Capturing Finer-grained Long-range Dependency for Dense Prediction in Medical Images: An Empirical Investigation of MLPs.
Authors
Abstract
Dense prediction is a fundamental problem in medical image analysis. As Convolutional Neural Networks (CNNs) are limited by the intrinsic locality of convolution operations, transformers with the ability to capture long-range visual dependency have been widely adopted for dense prediction. However, due to the high computation and memory loads of self-attention operations, transformers are typically applied at downsampled resolutions (e.g., after patch embedding), which cannot effectively leverage the tissue-level textural information that is recognizable only at high-resolution image features (e.g., full/half of the image resolution). Unfortunately, this textural information is crucial for differentiating subtle human anatomy/pathology in medical images.
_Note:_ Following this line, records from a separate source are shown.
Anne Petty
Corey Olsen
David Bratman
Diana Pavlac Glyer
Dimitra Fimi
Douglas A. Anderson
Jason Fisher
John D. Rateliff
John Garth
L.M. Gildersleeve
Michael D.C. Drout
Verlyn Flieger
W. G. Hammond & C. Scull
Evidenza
In this study, we hypothesize that Multi-Layer Perceptrons (MLPs) are superior alternatives to transformers for medical dense prediction, as they can capture finer-grained long-range dependency at higher-resolution features under equal computation/ memory constraints. To validate this, we conducted a comprehensive empirical investigation of MLPs in various medical scenarios. We built a hierarchical MLP framework that applying MLPs to extract image feature pyramids beginning from the full image resolution, and then evaluated it with various MLP blocks on diverse dense prediction tasks, including medical image restoration, registration, and segmentation. Extensive experiments on six public datasets show that applying MLPs at higher resolutions yielded superior performance over CNN- and transformer-based counterparts across all evaluation tasks. Our findings suggest that MLPs can serve as superior medical vision backbones over CNNs and transformers, with significant potential to influence future model designs for medical dense prediction.